Point one — Poland and Ukraine were at the Euros because they were the tournament hosts. Point two — sailing through qualification is always better than fighting to the death in a group of this quality. It means the team are playing well and it does not “help” when they are performing as they have done against Ukraine and Poland.

But England do have six games in which to improve and two friendlies, against Sweden in November and Brazil in February, that Hodgson can put to good use before returning to the serious business of qualification.

So what does he need to do?

Identify his best players and stick with them.

Hodgson was informed on Wednesday night that, in his 11 games in charge so far, he has used 35 players.

“That’s a lot,” he said. “But I think we’re quite close to bedding down a team.”

It is time to identify Danny Welbeck as the best option as partner to Wayne Rooney and stick with him, just as it is time to identify Andy Carroll as the best alternative and Jermain Defoe as an option should he need a goal when international defenders are tiring.

Hodgson is right to regard Rooney as a No 10, and he can only hope he does not have too many more games like Wednesday night’s. But it would help Rooney if he builds a partnership with one player, and an understanding with a small group of wingers. Tom Cleverley on the left is not something Hodgson should consider again.

Make the best use of Sweden next month.

Hodgson has suggested that he will take an experimental team to Stockholm, but he must use the game to work on his first team. Rooney has said he wants to play “all the games, if that’s possible”.
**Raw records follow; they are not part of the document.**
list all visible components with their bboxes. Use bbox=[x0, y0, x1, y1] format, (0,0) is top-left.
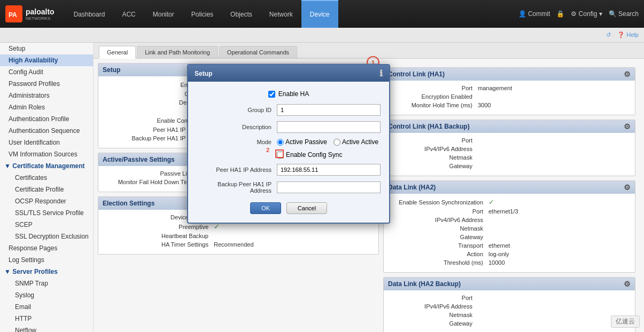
sidebar-item-syslog[interactable]: Syslog bbox=[0, 289, 93, 301]
sidebar-item-cert-profile[interactable]: Certificate Profile bbox=[0, 184, 93, 195]
sidebar-item-response-pages[interactable]: Response Pages bbox=[0, 242, 93, 254]
radio-active-active-label: Active Active bbox=[342, 138, 378, 146]
watermark-text: 亿速云 bbox=[616, 318, 635, 325]
sidebar-item-scep[interactable]: SCEP bbox=[0, 219, 93, 231]
sidebar-item-user-identification[interactable]: User Identification bbox=[0, 137, 93, 148]
dialog-backup-peer-ha1-input[interactable] bbox=[277, 181, 381, 193]
radio-active-passive[interactable]: Active Passive bbox=[277, 138, 327, 146]
field-ha2b-netmask: Netmask bbox=[392, 312, 626, 318]
field-label-ha2-transport: Transport bbox=[392, 242, 488, 249]
radio-active-passive-input[interactable] bbox=[277, 139, 284, 146]
svg-text:PA: PA bbox=[9, 11, 17, 19]
dialog-cancel-button[interactable]: Cancel bbox=[286, 202, 327, 214]
nav-tabs: Dashboard ACC Monitor Policies Objects N… bbox=[65, 0, 518, 28]
nav-tab-acc[interactable]: ACC bbox=[113, 0, 144, 28]
radio-active-active[interactable]: Active Active bbox=[333, 138, 378, 146]
sidebar-item-config-audit[interactable]: Config Audit bbox=[0, 66, 93, 78]
sidebar-item-auth-sequence[interactable]: Authentication Sequence bbox=[0, 125, 93, 137]
enable-config-sync-label: Enable Config Sync bbox=[286, 151, 342, 159]
sidebar-item-server-profiles[interactable]: ▼ Server Profiles bbox=[0, 266, 93, 278]
enable-config-sync-checkbox[interactable] bbox=[277, 152, 284, 159]
data-link-ha2-backup-gear[interactable]: ⚙ bbox=[624, 280, 631, 288]
field-label-ha2-threshold: Threshold (ms) bbox=[392, 259, 488, 266]
data-link-ha2-backup-section: Data Link (HA2 Backup) ⚙ Port IPv4/IPv6 … bbox=[383, 277, 635, 332]
field-ha-timer: HA Timer Settings Recommended bbox=[107, 241, 370, 248]
radio-active-active-input[interactable] bbox=[333, 139, 340, 146]
field-ha2-gateway: Gateway bbox=[392, 234, 626, 240]
control-link-ha1-header: Control Link (HA1) ⚙ bbox=[384, 68, 635, 81]
data-link-ha2-gear[interactable]: ⚙ bbox=[624, 183, 631, 192]
dialog-ok-button[interactable]: OK bbox=[250, 202, 281, 214]
sidebar-item-email[interactable]: Email bbox=[0, 301, 93, 313]
dialog-description-row: Description bbox=[197, 121, 381, 133]
sidebar-item-http[interactable]: HTTP bbox=[0, 313, 93, 325]
field-label-ha2b-ip: IPv4/IPv6 Address bbox=[392, 303, 478, 310]
nav-tab-dashboard[interactable]: Dashboard bbox=[65, 0, 114, 28]
sidebar-item-vm-info[interactable]: VM Information Sources bbox=[0, 148, 93, 160]
sidebar-item-admin-roles[interactable]: Admin Roles bbox=[0, 101, 93, 113]
field-label-ha1b-gateway: Gateway bbox=[392, 163, 478, 169]
sidebar-item-netflow[interactable]: Netflow bbox=[0, 325, 93, 332]
control-link-ha1-content: Port management Encryption Enabled Monit… bbox=[384, 81, 635, 115]
control-link-ha1-backup-section: Control Link (HA1 Backup) ⚙ Port IPv4/IP… bbox=[383, 120, 635, 176]
sidebar-item-administrators[interactable]: Administrators bbox=[0, 90, 93, 101]
sidebar-item-snmp-trap[interactable]: SNMP Trap bbox=[0, 278, 93, 289]
sidebar-item-auth-profile[interactable]: Authentication Profile bbox=[0, 113, 93, 125]
field-value-ha1-monitor: 3000 bbox=[478, 102, 491, 108]
nav-tab-objects[interactable]: Objects bbox=[222, 0, 261, 28]
sidebar-item-ocsp[interactable]: OCSP Responder bbox=[0, 195, 93, 207]
field-ha2-netmask: Netmask bbox=[392, 225, 626, 232]
dialog-group-id-label: Group ID bbox=[197, 107, 277, 113]
logo-icon: PA bbox=[5, 5, 22, 22]
field-label-ha2-netmask: Netmask bbox=[392, 225, 488, 232]
control-link-ha1-section: Control Link (HA1) ⚙ Port management Enc… bbox=[383, 67, 635, 115]
tab-operational[interactable]: Operational Commands bbox=[219, 46, 297, 58]
dialog-peer-ha1-row: Peer HA1 IP Address bbox=[197, 164, 381, 176]
nav-tab-policies[interactable]: Policies bbox=[183, 0, 222, 28]
field-value-ha1-port: management bbox=[478, 85, 512, 91]
dialog-group-id-input[interactable] bbox=[277, 104, 381, 116]
action-bar: ↺ ❓ Help bbox=[0, 28, 644, 43]
refresh-button[interactable]: ↺ bbox=[606, 31, 611, 38]
field-ha2b-gateway: Gateway bbox=[392, 320, 626, 327]
field-ha2-threshold: Threshold (ms) 10000 bbox=[392, 259, 626, 266]
search-button[interactable]: 🔍 Search bbox=[609, 10, 639, 18]
control-link-ha1-backup-gear[interactable]: ⚙ bbox=[624, 122, 631, 131]
dialog-mode-label: Mode bbox=[197, 139, 277, 145]
enable-ha-checkbox[interactable] bbox=[268, 91, 275, 98]
dialog-peer-ha1-input[interactable] bbox=[277, 164, 381, 176]
config-button[interactable]: ⚙ Config ▾ bbox=[571, 10, 602, 18]
field-value-preemptive: ✓ bbox=[214, 223, 220, 231]
nav-tab-device[interactable]: Device bbox=[301, 0, 338, 28]
control-link-ha1-backup-title: Control Link (HA1 Backup) bbox=[388, 123, 470, 130]
tab-bar: General Link and Path Monitoring Operati… bbox=[94, 43, 644, 59]
sidebar-item-password-profiles[interactable]: Password Profiles bbox=[0, 78, 93, 90]
dialog-mode-row: Mode Active Passive Active Active bbox=[197, 138, 381, 146]
sidebar-item-setup[interactable]: Setup bbox=[0, 43, 93, 54]
nav-tab-network[interactable]: Network bbox=[261, 0, 301, 28]
field-ha1b-gateway: Gateway bbox=[392, 163, 626, 169]
dialog-description-input[interactable] bbox=[277, 121, 381, 133]
nav-tab-monitor[interactable]: Monitor bbox=[144, 0, 183, 28]
control-link-ha1-gear[interactable]: ⚙ bbox=[624, 70, 631, 78]
tab-link-path[interactable]: Link and Path Monitoring bbox=[137, 46, 218, 58]
sidebar-item-cert-mgmt[interactable]: ▼ Certificate Management bbox=[0, 160, 93, 172]
field-value-ha2-port: ethernet1/3 bbox=[488, 208, 518, 215]
sidebar-item-certificates[interactable]: Certificates bbox=[0, 172, 93, 184]
field-label-ha1-port: Port bbox=[392, 85, 478, 91]
sidebar-item-ssl-exclusion[interactable]: SSL Decryption Exclusion bbox=[0, 231, 93, 242]
sidebar-item-log-settings[interactable]: Log Settings bbox=[0, 254, 93, 266]
field-label-ha2-ip: IPv4/IPv6 Address bbox=[392, 217, 488, 223]
election-title: Election Settings bbox=[103, 200, 154, 207]
dialog-backup-peer-ha1-label: Backup Peer HA1 IP Address bbox=[197, 181, 277, 194]
sidebar-item-ssl-tls[interactable]: SSL/TLS Service Profile bbox=[0, 207, 93, 219]
dialog-info-icon[interactable]: ℹ bbox=[379, 68, 383, 78]
field-label-preemptive: Preemptive bbox=[107, 224, 214, 230]
field-label-ha1-monitor: Monitor Hold Time (ms) bbox=[392, 102, 478, 108]
dialog-enable-ha-row: Enable HA bbox=[197, 90, 381, 98]
help-button[interactable]: ❓ Help bbox=[617, 31, 639, 38]
sidebar-item-high-availability[interactable]: High Availability bbox=[0, 54, 93, 66]
commit-button[interactable]: 👤 Commit bbox=[518, 10, 550, 18]
field-ha2-session-sync: Enable Session Synchronization ✓ bbox=[392, 198, 626, 206]
tab-general[interactable]: General bbox=[99, 46, 136, 59]
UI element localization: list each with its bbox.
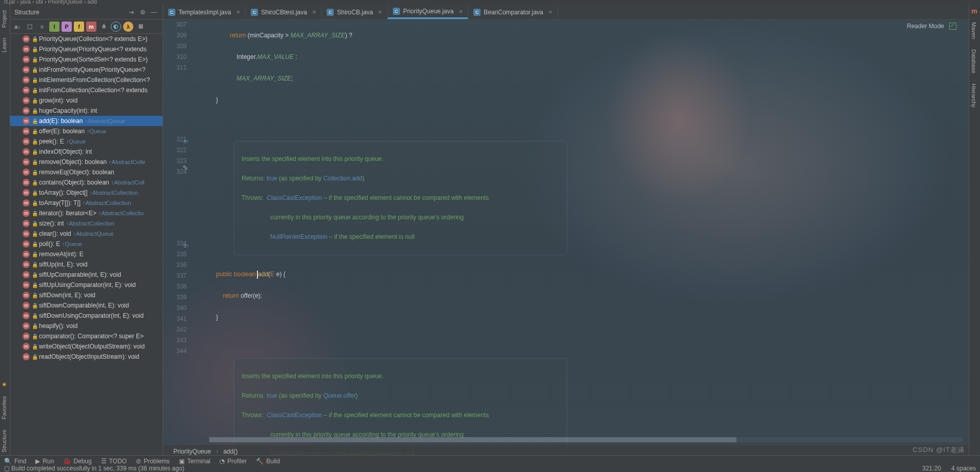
structure-tool-tab[interactable]: Structure [0, 424, 8, 458]
structure-tree-item[interactable]: m🔒contains(Object): boolean ↑AbstractCol… [10, 177, 163, 188]
caret-position[interactable]: 321:20 [922, 465, 941, 472]
show-lambda-icon[interactable]: λ [123, 22, 133, 32]
editor-tab[interactable]: CShiroCBtest.java× [246, 5, 322, 19]
structure-tree-item[interactable]: m🔒readObject(ObjectInputStream): void [10, 352, 163, 362]
todo-tool[interactable]: ☰TODO [101, 458, 127, 465]
tree-item-label: poll(): E [39, 240, 60, 248]
structure-tree-item[interactable]: m🔒size(): int ↑AbstractCollection [10, 218, 163, 229]
structure-tree-item[interactable]: m🔒heapify(): void [10, 321, 163, 331]
status-square-icon[interactable]: ▢ [4, 465, 10, 472]
build-tool[interactable]: 🔨Build [256, 458, 280, 465]
editor-tab[interactable]: CTemplatesImpl.java× [163, 5, 246, 19]
structure-tree-item[interactable]: m🔒remove(Object): boolean ↑AbstractColle [10, 157, 163, 167]
sort-visibility-icon[interactable]: ⬚ [25, 22, 35, 32]
debug-tool[interactable]: 🐞Debug [63, 458, 91, 465]
structure-tree-item[interactable]: m🔒siftDown(int, E): void [10, 290, 163, 300]
tree-item-label: offer(E): boolean [39, 128, 85, 135]
structure-tree-item[interactable]: m🔒removeEq(Object): boolean [10, 167, 163, 177]
close-tab-icon[interactable]: × [312, 8, 316, 16]
editor-tab[interactable]: CShiroCB.java× [322, 5, 388, 19]
terminal-tool[interactable]: ▣Terminal [179, 458, 210, 465]
structure-tree-item[interactable]: m🔒iterator(): Iterator<E> ↑AbstractColle… [10, 208, 163, 218]
expand-all-icon[interactable]: ⊞ [135, 22, 146, 32]
structure-tree-item[interactable]: m🔒initElementsFromCollection(Collection<… [10, 75, 163, 85]
breadcrumb-method[interactable]: add() [223, 448, 237, 455]
horizontal-scrollbar[interactable] [209, 437, 963, 442]
structure-tree-item[interactable]: m🔒initFromPriorityQueue(PriorityQueue<? [10, 65, 163, 75]
code-editor[interactable]: return (minCapacity > MAX_ARRAY_SIZE) ? … [209, 19, 969, 443]
doc-link[interactable]: NullPointerException [270, 233, 327, 240]
editor-tab[interactable]: CBeanComparator.java× [468, 5, 558, 19]
structure-tree-item[interactable]: m🔒siftUpUsingComparator(int, E): void [10, 280, 163, 290]
structure-tree-item[interactable]: m🔒comparator(): Comparator<? super E> [10, 331, 163, 341]
structure-tree-item[interactable]: m🔒siftDownUsingComparator(int, E): void [10, 311, 163, 321]
doc-link[interactable]: Collection.add [323, 175, 362, 182]
doc-link[interactable]: ClassCastException [267, 194, 322, 201]
tree-item-label: indexOf(Object): int [39, 148, 92, 155]
sort-alpha-icon[interactable]: a↓ [12, 22, 23, 32]
show-methods-icon[interactable]: m [86, 22, 96, 32]
project-tool-tab[interactable]: Project [0, 5, 8, 33]
reader-mode-indicator[interactable]: Reader Mode [907, 23, 956, 30]
gutter-marks: o↑ o↑ [163, 19, 209, 443]
tree-item-label: toArray(): Object[] [39, 189, 88, 196]
structure-tree-item[interactable]: m🔒peek(): E ↑Queue [10, 136, 163, 147]
scrollbar-thumb[interactable] [209, 437, 736, 442]
autoscroll-source-icon[interactable]: ◐ [111, 22, 121, 32]
hide-icon[interactable]: — [149, 8, 158, 17]
profiler-tool[interactable]: ◔Profiler [219, 458, 247, 465]
structure-tree-item[interactable]: m🔒grow(int): void [10, 95, 163, 106]
structure-tree-item[interactable]: m🔒writeObject(ObjectOutputStream): void [10, 341, 163, 352]
find-tool[interactable]: 🔍Find [4, 458, 26, 465]
favorites-tool-tab[interactable]: Favorites [0, 391, 8, 424]
close-tab-icon[interactable]: × [548, 8, 552, 16]
hierarchy-tool-tab[interactable]: Hierarchy [969, 78, 978, 113]
structure-tree-item[interactable]: m🔒toArray(T[]): T[] ↑AbstractCollection [10, 198, 163, 208]
maven-icon[interactable]: m [969, 5, 980, 17]
database-tool-tab[interactable]: Database [969, 44, 978, 78]
structure-tree-item[interactable]: m🔒hugeCapacity(int): int [10, 106, 163, 116]
structure-tree-item[interactable]: m🔒add(E): boolean ↑AbstractQueue [10, 116, 163, 126]
indent-setting[interactable]: 4 spaces [951, 465, 976, 472]
method-icon: m [23, 271, 30, 278]
tree-item-label: siftDown(int, E): void [39, 292, 95, 299]
collapse-icon[interactable]: ⇥ [127, 8, 136, 17]
structure-tree-item[interactable]: m🔒initFromCollection(Collection<? extend… [10, 85, 163, 95]
structure-tree[interactable]: m🔒PriorityQueue(Collection<? extends E>)… [10, 34, 163, 458]
edit-pencil-icon[interactable]: ✎ [183, 164, 188, 172]
breadcrumb-class[interactable]: PriorityQueue [173, 448, 211, 455]
override-gutter-icon[interactable]: o↑ [184, 243, 189, 249]
lock-icon: 🔒 [32, 149, 37, 155]
maven-tool-tab[interactable]: Maven [969, 17, 978, 44]
structure-tree-item[interactable]: m🔒clear(): void ↑AbstractQueue [10, 229, 163, 239]
structure-tree-item[interactable]: m🔒siftDownComparable(int, E): void [10, 300, 163, 311]
show-inherited-icon[interactable]: ⋔ [98, 22, 109, 32]
structure-tree-item[interactable]: m🔒PriorityQueue(SortedSet<? extends E>) [10, 54, 163, 65]
structure-tree-item[interactable]: m🔒PriorityQueue(PriorityQueue<? extends [10, 44, 163, 54]
close-tab-icon[interactable]: × [236, 8, 241, 16]
problems-tool[interactable]: ⊘Problems [136, 458, 170, 465]
close-tab-icon[interactable]: × [459, 8, 463, 15]
gear-icon[interactable]: ⚙ [138, 8, 147, 17]
structure-tree-item[interactable]: m🔒indexOf(Object): int [10, 147, 163, 157]
structure-tree-item[interactable]: m🔒toArray(): Object[] ↑AbstractCollectio… [10, 188, 163, 198]
run-tool[interactable]: ▶Run [35, 458, 54, 465]
doc-link[interactable]: Queue.offer [323, 392, 355, 399]
structure-tree-item[interactable]: m🔒siftUpComparable(int, E): void [10, 270, 163, 280]
override-gutter-icon[interactable]: o↑ [184, 138, 189, 144]
tree-item-label: initElementsFromCollection(Collection<? [39, 76, 150, 84]
structure-tree-item[interactable]: m🔒poll(): E ↑Queue [10, 239, 163, 249]
structure-tree-item[interactable]: m🔒PriorityQueue(Collection<? extends E>) [10, 34, 163, 44]
structure-tree-item[interactable]: m🔒siftUp(int, E): void [10, 259, 163, 270]
show-properties-icon[interactable]: P [62, 22, 72, 32]
editor-tab[interactable]: CPriorityQueue.java× [388, 5, 468, 19]
show-interfaces-icon[interactable]: I [49, 22, 59, 32]
structure-tree-item[interactable]: m🔒removeAt(int): E [10, 249, 163, 259]
doc-link[interactable]: ClassCastException [267, 412, 322, 419]
structure-tree-item[interactable]: m🔒offer(E): boolean ↑Queue [10, 126, 163, 136]
favorites-star-icon[interactable]: ★ [0, 378, 9, 391]
group-icon[interactable]: ≡ [37, 22, 47, 32]
learn-tool-tab[interactable]: Learn [0, 33, 8, 57]
close-tab-icon[interactable]: × [378, 8, 382, 16]
show-fields-icon[interactable]: f [74, 22, 84, 32]
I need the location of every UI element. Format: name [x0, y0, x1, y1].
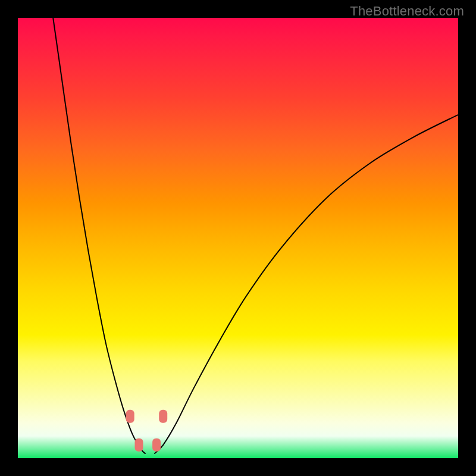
plot-area	[18, 18, 458, 458]
markers-group	[126, 410, 168, 452]
curve-left-branch	[53, 18, 145, 454]
data-marker	[126, 410, 134, 423]
data-marker	[135, 439, 143, 452]
data-marker	[159, 410, 167, 423]
watermark-text: TheBottleneck.com	[350, 4, 464, 19]
curve-right-branch	[154, 115, 458, 454]
chart-frame: TheBottleneck.com	[0, 0, 476, 476]
data-marker	[152, 439, 161, 452]
curves-svg	[18, 18, 458, 458]
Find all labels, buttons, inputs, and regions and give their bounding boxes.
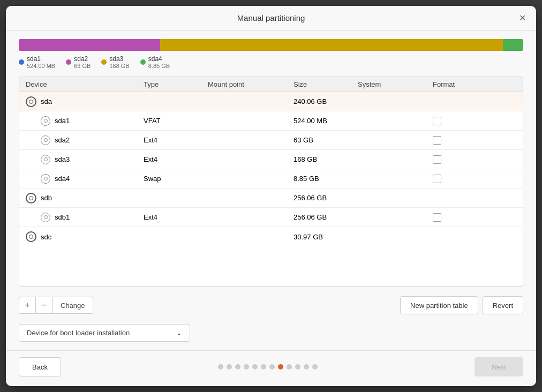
progress-dot-12 — [312, 364, 318, 370]
new-partition-table-button[interactable]: New partition table — [400, 296, 478, 314]
legend-sda2: sda2 63 GB — [66, 55, 91, 69]
type-sda2: Ext4 — [144, 136, 208, 144]
device-name-sda3: sda3 — [55, 155, 70, 163]
format-cell-sdb1 — [433, 213, 476, 222]
partition-icon-sda1 — [41, 116, 50, 126]
bar-sda4 — [503, 39, 523, 51]
format-checkbox-sda1[interactable] — [433, 117, 441, 125]
legend-sda1: sda1 524.00 MB — [19, 55, 55, 69]
table-row[interactable]: sda2 Ext4 63 GB — [19, 131, 523, 150]
legend-sda4: sda4 8.85 GB — [140, 55, 170, 69]
bar-sda1 — [19, 39, 160, 51]
format-cell-sda4 — [433, 175, 476, 183]
progress-dot-1 — [218, 364, 223, 370]
bottom-toolbar: + − Change New partition table Revert — [19, 294, 523, 316]
chevron-down-icon: ⌄ — [176, 329, 182, 337]
disk-icon-sdb — [26, 193, 36, 203]
legend-label-sda1: sda1 524.00 MB — [27, 55, 55, 69]
device-cell-sda: sda — [26, 96, 144, 107]
progress-dot-11 — [304, 364, 309, 370]
device-cell-sdb1: sdb1 — [26, 213, 144, 222]
close-button[interactable]: ✕ — [516, 12, 529, 25]
legend-dot-sda1 — [19, 59, 24, 65]
header-format: Format — [433, 80, 476, 88]
device-cell-sdc: sdc — [26, 231, 144, 242]
table-row[interactable]: sdc 30.97 GB — [19, 227, 523, 246]
table-row[interactable]: sdb 256.06 GB — [19, 189, 523, 208]
dialog-footer: Back Next — [6, 350, 536, 386]
device-name-sdc: sdc — [41, 233, 51, 241]
format-checkbox-sdb1[interactable] — [433, 213, 441, 222]
device-name-sdb1: sdb1 — [55, 213, 70, 221]
table-row[interactable]: sda3 Ext4 168 GB — [19, 150, 523, 169]
bar-sda23 — [160, 39, 503, 51]
add-partition-button[interactable]: + — [19, 297, 36, 314]
header-type: Type — [144, 80, 208, 88]
device-cell-sda3: sda3 — [26, 155, 144, 164]
table-row[interactable]: sda 240.06 GB — [19, 92, 523, 111]
type-sdb1: Ext4 — [144, 213, 208, 221]
legend-dot-sda4 — [140, 59, 146, 65]
header-size: Size — [293, 80, 358, 88]
size-sda4: 8.85 GB — [293, 175, 358, 183]
format-checkbox-sda2[interactable] — [433, 136, 441, 145]
size-sda2: 63 GB — [293, 136, 358, 144]
revert-button[interactable]: Revert — [483, 296, 523, 314]
size-sdc: 30.97 GB — [293, 233, 358, 241]
disk-bar — [19, 39, 523, 51]
device-cell-sda4: sda4 — [26, 174, 144, 184]
format-cell-sda1 — [433, 117, 476, 125]
disk-bar-container: sda1 524.00 MB sda2 63 GB sda3 168 GB — [19, 39, 523, 69]
legend-sda3: sda3 168 GB — [101, 55, 129, 69]
progress-dot-8 — [278, 364, 283, 370]
device-name-sda4: sda4 — [55, 175, 70, 183]
format-checkbox-sda4[interactable] — [433, 175, 441, 183]
table-row[interactable]: sda4 Swap 8.85 GB — [19, 169, 523, 189]
device-cell-sda1: sda1 — [26, 116, 144, 126]
back-button[interactable]: Back — [19, 357, 61, 376]
progress-dot-6 — [261, 364, 266, 370]
device-name-sdb: sdb — [41, 194, 52, 202]
type-sda3: Ext4 — [144, 155, 208, 163]
header-system: System — [358, 80, 433, 88]
format-checkbox-sda3[interactable] — [433, 155, 441, 164]
table-row[interactable]: sda1 VFAT 524.00 MB — [19, 111, 523, 131]
disk-legend: sda1 524.00 MB sda2 63 GB sda3 168 GB — [19, 55, 523, 69]
size-sda1: 524.00 MB — [293, 117, 358, 125]
partition-icon-sda2 — [41, 135, 50, 145]
progress-dot-7 — [269, 364, 275, 370]
partition-table: Device Type Mount point Size System Form… — [19, 77, 523, 287]
partition-icon-sda4 — [41, 174, 50, 184]
disk-icon-sda — [26, 96, 36, 107]
header-device: Device — [26, 80, 144, 88]
legend-label-sda3: sda3 168 GB — [109, 55, 129, 69]
type-sda1: VFAT — [144, 117, 208, 125]
bootloader-dropdown[interactable]: Device for boot loader installation ⌄ — [19, 324, 190, 342]
type-sda4: Swap — [144, 175, 208, 183]
disk-icon-sdc — [26, 231, 36, 242]
device-cell-sda2: sda2 — [26, 135, 144, 145]
size-sdb1: 256.06 GB — [293, 213, 358, 221]
format-cell-sda2 — [433, 136, 476, 145]
size-sda: 240.06 GB — [293, 97, 358, 105]
partition-icon-sdb1 — [41, 213, 50, 222]
legend-dot-sda3 — [101, 59, 107, 65]
format-cell-sda3 — [433, 155, 476, 164]
remove-partition-button[interactable]: − — [36, 297, 53, 314]
progress-dot-5 — [252, 364, 258, 370]
change-partition-button[interactable]: Change — [53, 297, 93, 314]
legend-dot-sda2 — [66, 59, 71, 65]
device-cell-sdb: sdb — [26, 193, 144, 203]
manual-partitioning-dialog: Manual partitioning ✕ sda1 524.00 MB — [6, 6, 536, 386]
table-row[interactable]: sdb1 Ext4 256.06 GB — [19, 208, 523, 227]
next-button[interactable]: Next — [475, 357, 523, 376]
progress-dot-2 — [227, 364, 232, 370]
progress-dot-3 — [235, 364, 240, 370]
progress-dot-9 — [287, 364, 292, 370]
dialog-title: Manual partitioning — [237, 13, 305, 22]
device-name-sda: sda — [41, 97, 52, 105]
header-mount: Mount point — [208, 80, 293, 88]
progress-dot-10 — [295, 364, 300, 370]
dialog-body: sda1 524.00 MB sda2 63 GB sda3 168 GB — [6, 31, 536, 350]
dialog-header: Manual partitioning ✕ — [6, 6, 536, 31]
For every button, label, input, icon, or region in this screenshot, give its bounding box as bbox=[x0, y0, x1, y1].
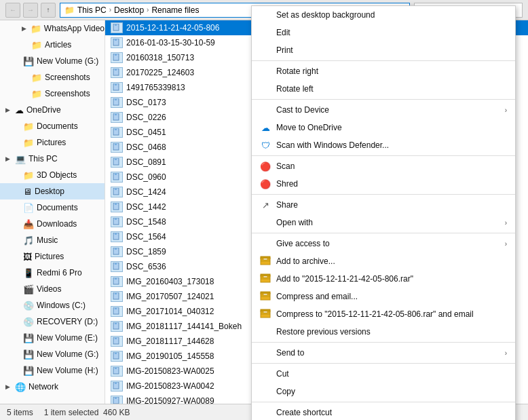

Hodgson does not seem convinced. “I don’t intend to go to Stockholm with a weak team,” he said. “But I’m also conscious that a lot of players, the Gerrards and the Rooneys and the Carricks, will be right in the middle of European football and I don’t know how much I can bash them.”

Introduce some younger players, by all means. Bring Arsenal right back Carl Jenkinson into the group. But give the first team 45 minutes, and with it, the opportunity to build a bit of confidence and understanding. It’s Brazil after that, and without the right preparation that could be brutal.

The defence needs work.

It was not an easy night for Joleon Lescott and Phil Jagielka in Warsaw and it was difficult for them against Ukraine, too. Understandably, England are suffering in the absence of John Terry and Rio Ferdinand. And not just defensively. These are quality players who are comfortable on the ball, and it was the hesitancy that Lescott and Jagielka displayed on the ball that contributed to a stuttering performance from England. The return of Phil Jones and Chris Smalling could improve things. It would at least create competition for places. But has Hodgson been too hasty in all but ending Ferdinand’s international career? I would recall him for Sweden.

Jack Wilshere

On a training pitch at London Colney, a 20-year-old midfielder is working tirelessly to return from a long-term injury. Hodgson does not want to put Jack Wilshere under any kind of pressure.

“When he broke into the team before, he was a revelation,” said the England manager.

“But he’s been out of football for a long, long time. He’s a wonderful talent and, of course, it would be terrific if he could reproduce that form when he becomes involved again. But I’m also keen, like Arsene Wenger, to play down the expectations.”

And rightly so. But the return of Wilshere might just enable England to play with more fluency and finesse. A midfield with Gerrard and Wilshere is a far more balanced one, and Wilshere’s eye for a pass would certainly benefit Rooney.

By March, Hodgson can only hope he is impressing for Arsenal and is therefore ready to return to an England side in serious need of some quality.